Naturally enough, this threatened to pose a considerable problem for the Gray Mouser.

So long as Issek, Bwadres and Fafhrd stayed within hooting range of the Marsh Gate, there was nothing to worry about. There when collection time came and Fafhrd circled the congregation with cupped hands, the take, if any, was in the form of moldy crusts, common vegetables past their prime, rags, twigs, bits of charcoal, and — very rarely, giving rise to shouts of wonder — bent and dinted greenish coins of brass. Such truck was below the notice of even lesser racketeers than Pulg, and Fafhrd had no trouble whatever in dealing with the puny and dull-witted types who sought to play Robber King in the Marsh Gate's shadow. More than once the Mouser managed to advise Fafhrd that this was an ideal state of affairs and that any considerable further progress of Issek up the Street of the Gods could lead only to great unpleasantness. The Mouser was nothing if not cautious and most prescient to boot. He liked, or firmly believed he liked, his newly-achieved security almost better than he liked himself. He knew that, as a recent hireling of Pulg, he was still being watched closely by the Great Man and that any appearance of continuing friendship with Fafhrd (for most outsiders thought they had quarreled irrevocably) might someday be counted against him.
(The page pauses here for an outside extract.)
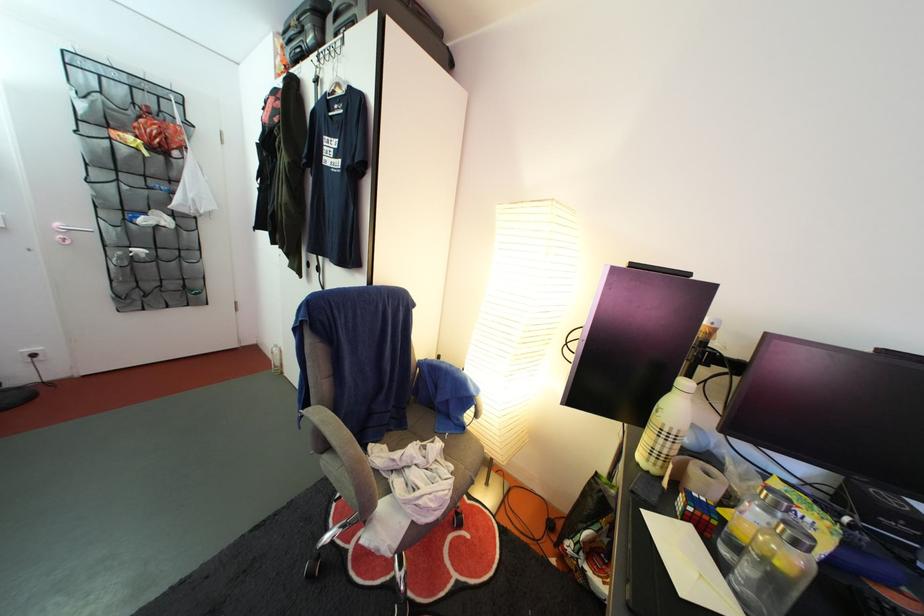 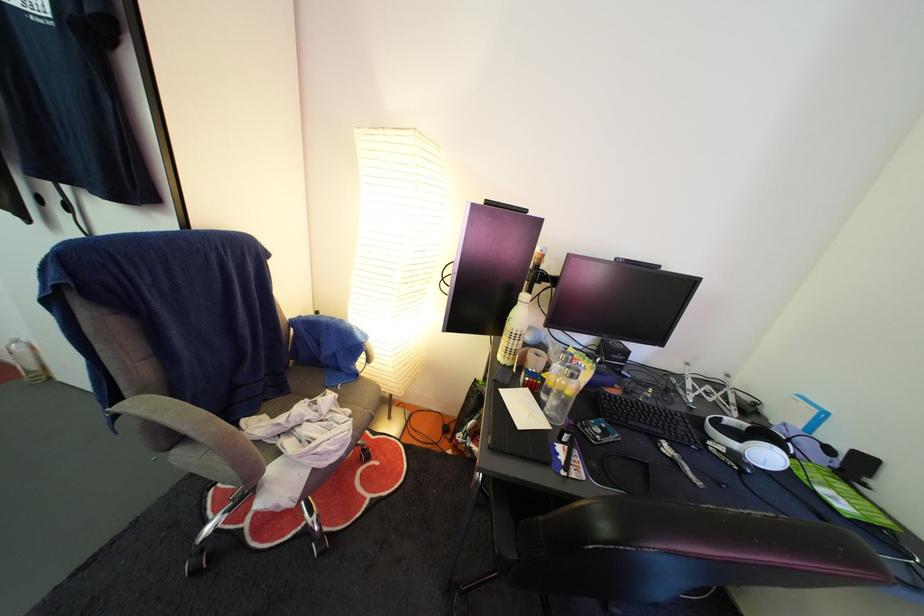 Where in the second image is the point corresponding to pixel 650 466 from the first image?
So on the occasions when he drifted down the Street of the Gods during off-hours — that is, by daylight, for religion is largely a nocturnal, torchlit business in Lankhmar — he would never seem to speak to Fafhrd directly. Nevertheless he would by seeming accident end up near Fafhrd and, while apparently engaged in some very different private business or pleasure (or perhaps come secretly to gloat over his large enemy's fallen estate — that was the Mouser's second line of defense against conceivable accusations by Pulg) he would manage considerable conversations out of the corner of his mouth, which Fafhrd would answer, if at all, in the same way — though in his case presumably from abstraction rather than policy.

“Look, Fafhrd,” the Mouser said on the third of such occasions, meanwhile pretending to study a skinny-limbed pot-bellied beggar girl as if trying to decide whether a diet of lean meat and certain calisthenics would bring out in her a rare gaminesque beauty. “Look, Fafhrd, right here you have what you want, whatever that is — I think it's a chance to patch up poetry and squeak it at fools — but whatever it is, you must have it here near the Marsh Gate, for the only thing in the world that is not near the Marsh Gate is money, and you tell me you don't want that — the more fool you! — but let me tell you something: if you let Bwadres get any nearer the Citadel, yes even a pebble's toss, you will get money whether you want it or not, and with that money you and Bwadres will buy something, also willy-nilly and no matter how tightly you close your purse and shut your ears to the cries of the hawkers. That thing which you and Bwadres will buy is trouble."

Fafhrd answered only with a faint grunt that was the equivalent of a shoulder shrug. He was looking steadily down past his bushy beard with almost cross-eyed concentration at something his long fingers were manipulating powerfully yet delicately, but that the large backs of his hands concealed from the Mouser's view. “How is the old fool, by the by, since he's eating regularly?” the Mouser continued, leaning a hair closer in an effort to see what Fafhrd was handling. “Still stubborn as ever, eh? Still set on taking Issek to the Citadel? Still as unreasonable about… er… business matters?"